Every record below needs to be retyped exactly as it appears.

Data shown:
*** Begin section ***

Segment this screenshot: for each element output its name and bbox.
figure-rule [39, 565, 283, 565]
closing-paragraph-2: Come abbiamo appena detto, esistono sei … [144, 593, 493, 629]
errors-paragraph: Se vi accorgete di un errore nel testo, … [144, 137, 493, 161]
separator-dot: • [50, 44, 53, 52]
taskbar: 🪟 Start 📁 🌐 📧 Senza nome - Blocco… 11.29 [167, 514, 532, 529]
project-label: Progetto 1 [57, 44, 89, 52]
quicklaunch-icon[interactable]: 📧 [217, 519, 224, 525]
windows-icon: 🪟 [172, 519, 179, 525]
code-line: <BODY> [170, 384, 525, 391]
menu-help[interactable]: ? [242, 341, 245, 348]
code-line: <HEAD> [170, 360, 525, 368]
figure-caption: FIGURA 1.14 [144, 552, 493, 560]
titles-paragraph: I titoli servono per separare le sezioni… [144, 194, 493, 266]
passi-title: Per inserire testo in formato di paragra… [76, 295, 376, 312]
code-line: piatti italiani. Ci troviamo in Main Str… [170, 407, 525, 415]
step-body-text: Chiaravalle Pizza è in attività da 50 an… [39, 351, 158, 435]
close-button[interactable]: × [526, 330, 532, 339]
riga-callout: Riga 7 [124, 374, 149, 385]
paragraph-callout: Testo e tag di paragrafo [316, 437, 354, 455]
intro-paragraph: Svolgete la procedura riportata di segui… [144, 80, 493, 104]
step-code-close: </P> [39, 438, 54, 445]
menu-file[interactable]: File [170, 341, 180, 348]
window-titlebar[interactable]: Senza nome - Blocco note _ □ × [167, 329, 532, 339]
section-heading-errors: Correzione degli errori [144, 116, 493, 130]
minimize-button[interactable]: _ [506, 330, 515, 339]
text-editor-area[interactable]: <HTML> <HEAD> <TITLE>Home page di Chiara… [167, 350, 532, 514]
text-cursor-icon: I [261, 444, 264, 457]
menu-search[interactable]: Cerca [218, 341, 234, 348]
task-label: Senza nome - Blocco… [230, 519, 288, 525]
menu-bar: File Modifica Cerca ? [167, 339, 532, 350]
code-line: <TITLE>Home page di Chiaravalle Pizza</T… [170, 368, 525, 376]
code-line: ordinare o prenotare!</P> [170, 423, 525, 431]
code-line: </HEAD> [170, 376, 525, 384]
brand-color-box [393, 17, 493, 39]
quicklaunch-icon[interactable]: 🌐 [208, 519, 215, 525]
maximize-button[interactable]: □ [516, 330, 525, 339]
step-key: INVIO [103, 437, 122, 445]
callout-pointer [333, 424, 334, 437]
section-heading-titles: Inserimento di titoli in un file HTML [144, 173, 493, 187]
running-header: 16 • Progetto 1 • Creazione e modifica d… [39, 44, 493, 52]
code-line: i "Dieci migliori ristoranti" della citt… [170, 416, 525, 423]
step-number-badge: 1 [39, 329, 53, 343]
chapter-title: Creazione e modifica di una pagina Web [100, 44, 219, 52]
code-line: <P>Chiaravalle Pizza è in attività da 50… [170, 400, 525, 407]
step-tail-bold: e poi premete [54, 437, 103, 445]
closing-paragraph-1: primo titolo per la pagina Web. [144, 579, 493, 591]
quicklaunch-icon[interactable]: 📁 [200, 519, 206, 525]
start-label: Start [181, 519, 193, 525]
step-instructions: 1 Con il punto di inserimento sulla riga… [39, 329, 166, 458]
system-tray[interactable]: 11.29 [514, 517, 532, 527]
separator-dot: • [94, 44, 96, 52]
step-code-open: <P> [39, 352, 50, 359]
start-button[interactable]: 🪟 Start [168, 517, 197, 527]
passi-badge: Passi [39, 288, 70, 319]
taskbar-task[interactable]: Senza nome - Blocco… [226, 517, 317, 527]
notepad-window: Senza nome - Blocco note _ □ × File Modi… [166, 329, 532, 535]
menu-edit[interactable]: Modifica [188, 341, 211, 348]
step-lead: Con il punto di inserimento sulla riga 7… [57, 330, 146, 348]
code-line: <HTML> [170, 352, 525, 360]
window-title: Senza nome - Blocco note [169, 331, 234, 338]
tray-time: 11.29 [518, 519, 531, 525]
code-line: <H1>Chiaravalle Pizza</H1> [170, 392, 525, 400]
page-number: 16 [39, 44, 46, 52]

*** End section ***

Answer box:
Segment this screenshot: for each element output its name and bbox.
figure-rule [39, 565, 283, 565]
closing-paragraph-2: Come abbiamo appena detto, esistono sei … [144, 593, 493, 629]
errors-paragraph: Se vi accorgete di un errore nel testo, … [144, 137, 493, 161]
separator-dot: • [50, 44, 53, 52]
taskbar: 🪟 Start 📁 🌐 📧 Senza nome - Blocco… 11.29 [167, 514, 532, 529]
project-label: Progetto 1 [57, 44, 89, 52]
quicklaunch-icon[interactable]: 📧 [217, 519, 224, 525]
windows-icon: 🪟 [172, 519, 179, 525]
code-line: <BODY> [170, 384, 525, 391]
menu-help[interactable]: ? [242, 341, 245, 348]
code-line: <HEAD> [170, 360, 525, 368]
figure-caption: FIGURA 1.14 [144, 552, 493, 560]
titles-paragraph: I titoli servono per separare le sezioni… [144, 194, 493, 266]
passi-title: Per inserire testo in formato di paragra… [76, 295, 376, 312]
code-line: piatti italiani. Ci troviamo in Main Str… [170, 407, 525, 415]
step-body-text: Chiaravalle Pizza è in attività da 50 an… [39, 351, 158, 435]
close-button[interactable]: × [526, 330, 532, 339]
riga-callout: Riga 7 [124, 374, 149, 385]
paragraph-callout: Testo e tag di paragrafo [316, 437, 354, 455]
intro-paragraph: Svolgete la procedura riportata di segui… [144, 80, 493, 104]
step-code-close: </P> [39, 438, 54, 445]
menu-file[interactable]: File [170, 341, 180, 348]
window-titlebar[interactable]: Senza nome - Blocco note _ □ × [167, 329, 532, 339]
section-heading-errors: Correzione degli errori [144, 116, 493, 130]
minimize-button[interactable]: _ [506, 330, 515, 339]
text-editor-area[interactable]: <HTML> <HEAD> <TITLE>Home page di Chiara… [167, 350, 532, 514]
text-cursor-icon: I [261, 444, 264, 457]
menu-search[interactable]: Cerca [218, 341, 234, 348]
task-label: Senza nome - Blocco… [230, 519, 288, 525]
menu-bar: File Modifica Cerca ? [167, 339, 532, 350]
code-line: <TITLE>Home page di Chiaravalle Pizza</T… [170, 368, 525, 376]
code-line: ordinare o prenotare!</P> [170, 423, 525, 431]
code-line: </HEAD> [170, 376, 525, 384]
brand-color-box [393, 17, 493, 39]
quicklaunch-icon[interactable]: 🌐 [208, 519, 215, 525]
maximize-button[interactable]: □ [516, 330, 525, 339]
step-key: INVIO [103, 437, 122, 445]
callout-pointer [333, 424, 334, 437]
section-heading-titles: Inserimento di titoli in un file HTML [144, 173, 493, 187]
running-header: 16 • Progetto 1 • Creazione e modifica d… [39, 44, 493, 52]
code-line: i "Dieci migliori ristoranti" della citt… [170, 416, 525, 423]
step-number-badge: 1 [39, 329, 53, 343]
chapter-title: Creazione e modifica di una pagina Web [100, 44, 219, 52]
code-line: <P>Chiaravalle Pizza è in attività da 50… [170, 400, 525, 407]
step-tail-bold: e poi premete [54, 437, 103, 445]
closing-paragraph-1: primo titolo per la pagina Web. [144, 579, 493, 591]
quicklaunch-icon[interactable]: 📁 [200, 519, 206, 525]
start-label: Start [181, 519, 193, 525]
step-instructions: 1 Con il punto di inserimento sulla riga… [39, 329, 166, 458]
system-tray[interactable]: 11.29 [514, 517, 532, 527]
separator-dot: • [94, 44, 96, 52]
step-code-open: <P> [39, 352, 50, 359]
start-button[interactable]: 🪟 Start [168, 517, 197, 527]
passi-badge: Passi [39, 288, 70, 319]
taskbar-task[interactable]: Senza nome - Blocco… [226, 517, 317, 527]
notepad-window: Senza nome - Blocco note _ □ × File Modi… [166, 329, 532, 535]
menu-edit[interactable]: Modifica [188, 341, 211, 348]
step-lead: Con il punto di inserimento sulla riga 7… [57, 330, 146, 348]
code-line: <HTML> [170, 352, 525, 360]
window-title: Senza nome - Blocco note [169, 331, 234, 338]
tray-time: 11.29 [518, 519, 531, 525]
code-line: <H1>Chiaravalle Pizza</H1> [170, 392, 525, 400]
page-number: 16 [39, 44, 46, 52]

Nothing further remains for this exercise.